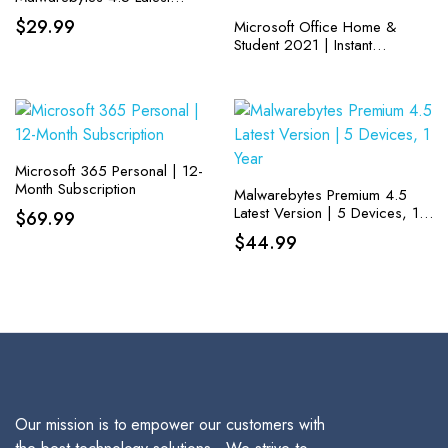
Version | 18 Months, 2
$
29.99
Microsoft Office Home &
Devices
Student 2021 | Instant
Download | One-time
purchase for one PC or MAC
| Classic Apps: Word, Excel,
and PowerPoint
Microsoft 365 Personal | 12-
Month Subscription
Malwarebytes Premium 4.5
Latest Version | 5 Devices, 1
$
69.99
Year
$
44.99
Our mission is to empower our customers with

========

Task brief:
Reproduce every line above containing "Microsoft".

Solution to this exercise:
Microsoft Office Home &
Microsoft 365 Personal | 12-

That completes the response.